The EUR/USD Holds Support but the Dollar Trend Continues Higher

David Becker

The EUR/USD moved lower but bounced near support as the dollar continued to gain traction as U.S. yield hit fresh highs. The 10-year yield sliced through the 3% level, following stronger than expected manufacturing data.  Eurozone GDP came out in line with expectations and the German Zew sentiment index stabilized.


The EUR/USD moved lower but bounced near trend line support which comes in near 1.1815.  Resistance on the currency pair comes in near 1.1920. Short-term momentum has turned negative as the fast stochastic generated a crossover sell signal.

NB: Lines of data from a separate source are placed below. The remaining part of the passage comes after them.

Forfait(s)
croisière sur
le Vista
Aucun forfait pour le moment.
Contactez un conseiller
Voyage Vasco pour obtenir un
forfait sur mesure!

The fast stochastic is printing a reading of 10, which is below the oversold trigger level and could foreshadow a correction.

Eurozone Q1 GDP was confirmed and in Line with Expectations

Eurozone Q1 GDP was confirmed at 0.4% quarter over quarter, as expected and in line with the preliminary estimate. The annual rate decelerated to 2.5% year over year from 2.8% year over year in the previous quarter. Separately industrial production data for March showed a rebound of 0.5% month over month from the -0.9 month over month slump in February. The main question not just for the ECB is whether this is mainly due to temporary factors such as adverse weather conditions, or the sign of a larger slowdown.

German ZEW investor confidence stabilized

German ZEW investor confidence stabilized in May and held steady at -8.2 – in line with Bloomberg consensus and still indicating that pessimists outnumber optimists. The current conditions reading came in a tad better and the less watched Eurozone expectations reading improved to 2.4 from 1.9 in the previous month. So signs of stabilization, but not sufficient evidence yet that Germany and the Eurozone as a whole will shrug off the weakness of the first quarter.

UK labor data showed expected perkiness in wage growth, which rose at a 2.9% year over year in the ex-bonus average weekly household income headline over the three months to March. This matched the median forecast, and marked a new cycle high rate after a slight pickup from the 2.8% year over year figure in the three months to February. The inflation-adjusted figure came in at +0.4% year over year. The official jobless rate came in at 4.2%, unchanged from the previous month and the lowest level since 1975, which was also a figure that had been expected. The employment rate came in at 75.6%, the highest rate since comparable records began in 1971. The number of economically inactive people also fell both on the three-month versus three-month and year over year comparisons, with the rate falling to 21.0% from 21.5% in the prior year.

French April HICP inflation was Unchanged

French April HICP inflation confirmed at 1.8% year over year, unchanged from the preliminary reading and up from 1.7% year over year in the previous month. The French reading is pretty much in line with the ECB’s definition of price stability now and at the same time data on wage growth this morning showed a marked rise to 0.7% quarter over quarter, from 0.4% quarter over quarter in Q4 last year.

German GDP growth slowed

German GDP growth slowed to just 0.3% quarter over quarter in Q1, in line with our forecast and a tad weaker than consensus, which predicted a deceleration to 0.4% quarter over quarter from the strong 0.6% quarter over quarter growth in Q4 last year. Construction but also equipment investment improved, private consumption picked up slightly. Government consumption contracted for the first time in 5-years, which may be a result of the political vacuum and the time it took to form a coalition government after the inconclusive election. Net exports lost momentum, with both exports as well as imports contracting compared to the last quarter of 2017. All in all pretty much as expected and the slowdown in partly due to temporary factors, including adverse weather conditions. The reported slowdown in trade momentum, however, will revive concerns about the future of world trade and add to the demands that Germany must strengthen domestic consumption and demand to balance the recovery.